YOUR GOAL. Starting with the line that holds "Copyright 2014." and stopping after the line that holds "localizaram o veículo", repeat the lines below word for word, without the pictures.

EXERCISE INPUTS Start Marker

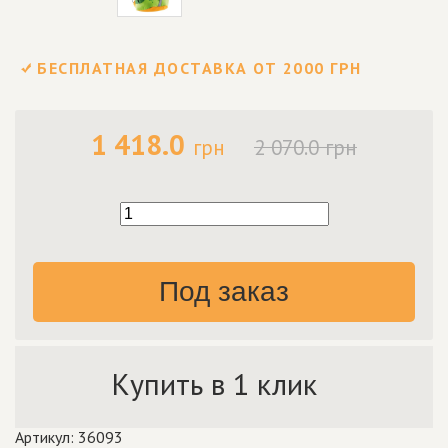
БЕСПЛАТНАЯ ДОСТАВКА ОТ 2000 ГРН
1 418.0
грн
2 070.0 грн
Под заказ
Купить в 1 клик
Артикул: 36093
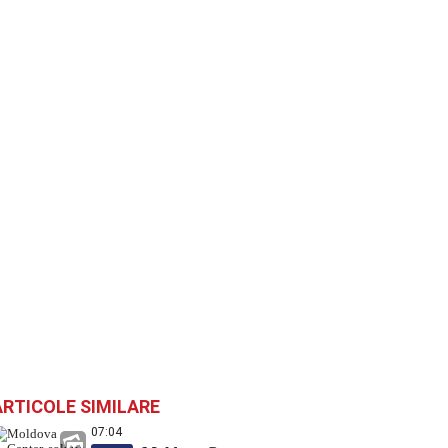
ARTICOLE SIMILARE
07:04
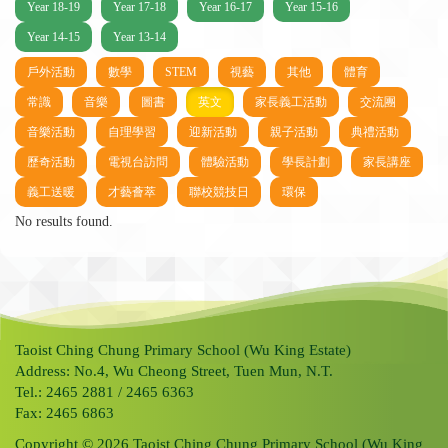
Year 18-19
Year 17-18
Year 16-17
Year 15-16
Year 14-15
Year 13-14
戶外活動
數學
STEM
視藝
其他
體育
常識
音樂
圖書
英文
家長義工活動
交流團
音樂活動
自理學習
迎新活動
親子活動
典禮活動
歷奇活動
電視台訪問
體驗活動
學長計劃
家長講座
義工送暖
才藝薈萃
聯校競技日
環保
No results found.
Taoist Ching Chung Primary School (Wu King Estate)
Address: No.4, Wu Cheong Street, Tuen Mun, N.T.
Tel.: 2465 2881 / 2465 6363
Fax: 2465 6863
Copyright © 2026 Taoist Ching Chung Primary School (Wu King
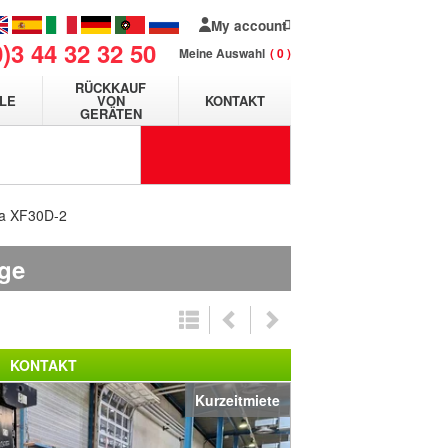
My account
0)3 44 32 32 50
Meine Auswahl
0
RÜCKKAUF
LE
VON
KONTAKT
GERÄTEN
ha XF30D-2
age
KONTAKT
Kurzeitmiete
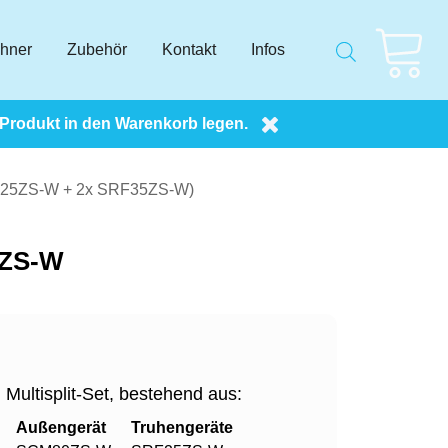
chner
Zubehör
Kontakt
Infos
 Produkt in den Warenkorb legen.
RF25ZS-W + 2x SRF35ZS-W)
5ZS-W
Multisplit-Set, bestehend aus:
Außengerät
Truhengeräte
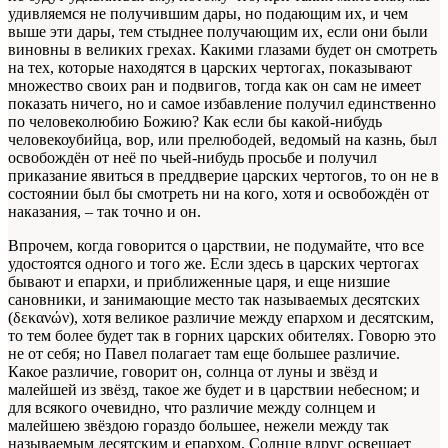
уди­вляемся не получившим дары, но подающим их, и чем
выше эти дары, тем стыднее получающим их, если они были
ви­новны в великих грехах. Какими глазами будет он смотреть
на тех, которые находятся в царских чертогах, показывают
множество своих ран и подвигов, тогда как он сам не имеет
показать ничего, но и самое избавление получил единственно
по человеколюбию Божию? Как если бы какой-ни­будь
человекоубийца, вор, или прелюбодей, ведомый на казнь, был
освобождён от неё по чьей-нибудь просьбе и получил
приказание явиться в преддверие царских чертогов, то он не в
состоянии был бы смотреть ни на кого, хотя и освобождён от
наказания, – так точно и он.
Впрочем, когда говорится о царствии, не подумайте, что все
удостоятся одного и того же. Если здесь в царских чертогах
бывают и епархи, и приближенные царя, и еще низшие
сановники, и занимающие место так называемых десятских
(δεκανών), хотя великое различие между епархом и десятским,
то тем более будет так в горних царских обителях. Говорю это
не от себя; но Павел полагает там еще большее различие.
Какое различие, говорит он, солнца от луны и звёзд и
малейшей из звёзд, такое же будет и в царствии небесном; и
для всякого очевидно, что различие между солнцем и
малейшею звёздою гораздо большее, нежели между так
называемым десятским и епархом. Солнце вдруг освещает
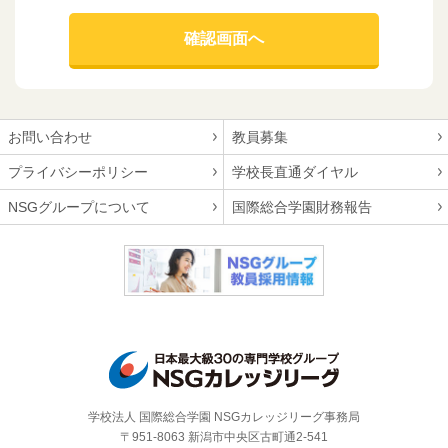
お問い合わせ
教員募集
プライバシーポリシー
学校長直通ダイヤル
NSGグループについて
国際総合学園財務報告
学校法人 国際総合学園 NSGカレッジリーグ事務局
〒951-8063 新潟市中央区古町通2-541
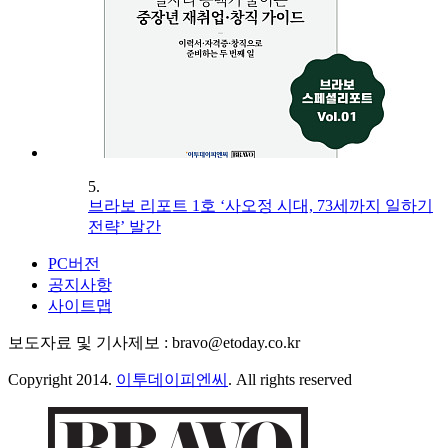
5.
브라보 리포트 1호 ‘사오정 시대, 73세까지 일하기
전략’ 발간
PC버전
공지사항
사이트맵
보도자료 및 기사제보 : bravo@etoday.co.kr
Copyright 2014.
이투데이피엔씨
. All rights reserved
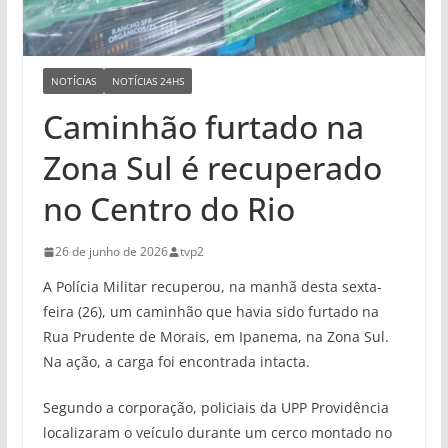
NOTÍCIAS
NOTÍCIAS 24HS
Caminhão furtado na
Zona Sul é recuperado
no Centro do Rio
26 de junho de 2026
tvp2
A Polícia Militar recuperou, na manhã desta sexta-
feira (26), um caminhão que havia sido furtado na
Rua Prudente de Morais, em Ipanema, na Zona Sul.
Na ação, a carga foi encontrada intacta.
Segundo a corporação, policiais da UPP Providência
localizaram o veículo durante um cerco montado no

EXERCISE INPUTS End Marker
EXERCISE INPUTS Start Marker

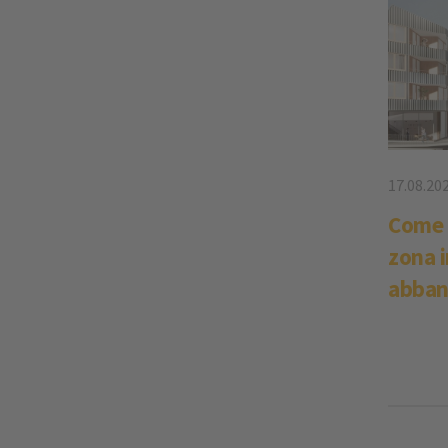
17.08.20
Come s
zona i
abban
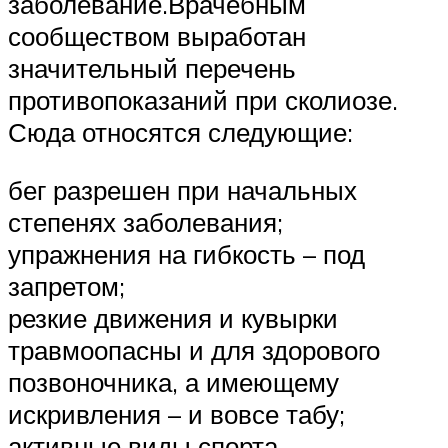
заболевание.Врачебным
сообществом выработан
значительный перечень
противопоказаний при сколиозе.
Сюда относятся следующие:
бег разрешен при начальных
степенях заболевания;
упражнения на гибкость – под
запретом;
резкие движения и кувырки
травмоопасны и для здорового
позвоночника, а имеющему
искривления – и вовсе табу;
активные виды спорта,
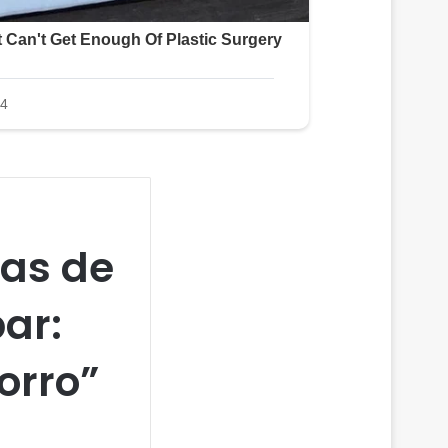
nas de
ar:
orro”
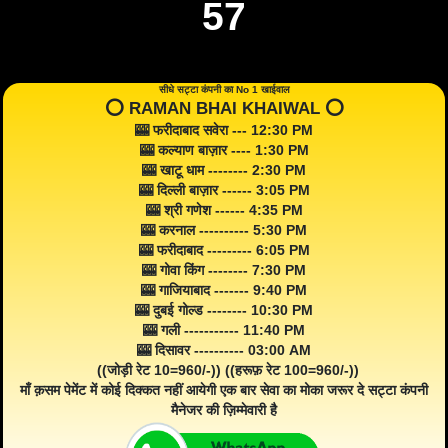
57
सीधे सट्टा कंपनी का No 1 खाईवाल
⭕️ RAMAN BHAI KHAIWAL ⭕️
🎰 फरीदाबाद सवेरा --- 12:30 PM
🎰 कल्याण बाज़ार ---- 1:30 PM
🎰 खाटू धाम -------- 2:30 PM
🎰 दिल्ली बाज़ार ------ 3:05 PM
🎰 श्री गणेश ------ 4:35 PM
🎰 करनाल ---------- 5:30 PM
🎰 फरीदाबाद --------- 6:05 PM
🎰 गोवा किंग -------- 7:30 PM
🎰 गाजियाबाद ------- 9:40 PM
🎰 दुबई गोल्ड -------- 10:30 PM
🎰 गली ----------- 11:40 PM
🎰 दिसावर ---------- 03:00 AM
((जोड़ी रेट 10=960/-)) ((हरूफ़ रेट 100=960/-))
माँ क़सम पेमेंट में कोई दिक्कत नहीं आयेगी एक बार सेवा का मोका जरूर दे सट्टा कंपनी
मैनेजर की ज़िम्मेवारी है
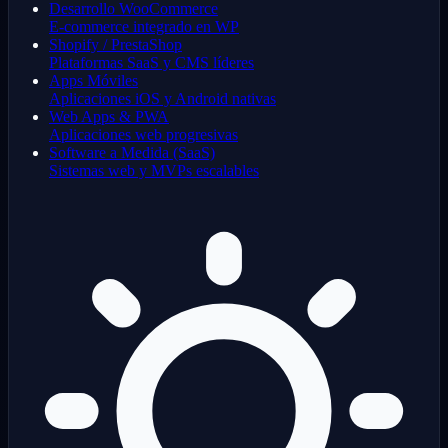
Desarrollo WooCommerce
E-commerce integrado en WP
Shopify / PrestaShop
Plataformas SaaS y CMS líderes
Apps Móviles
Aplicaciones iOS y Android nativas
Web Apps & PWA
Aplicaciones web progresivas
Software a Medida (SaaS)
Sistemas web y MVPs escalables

EXERCISE INPUTS End Marker

RESPONSE.
Copyright 2014.
이투데이피엔씨
. All rights reserved
NOTÍCIAS
NOTÍCIAS 24HS
Caminhão furtado na
Zona Sul é recuperado
no Centro do Rio
26 de junho de 2026
tvp2
A Polícia Militar recuperou, na manhã desta sexta-
feira (26), um caminhão que havia sido furtado na
Rua Prudente de Morais, em Ipanema, na Zona Sul.
Na ação, a carga foi encontrada intacta.
Segundo a corporação, policiais da UPP Providência
localizaram o veículo durante um cerco montado no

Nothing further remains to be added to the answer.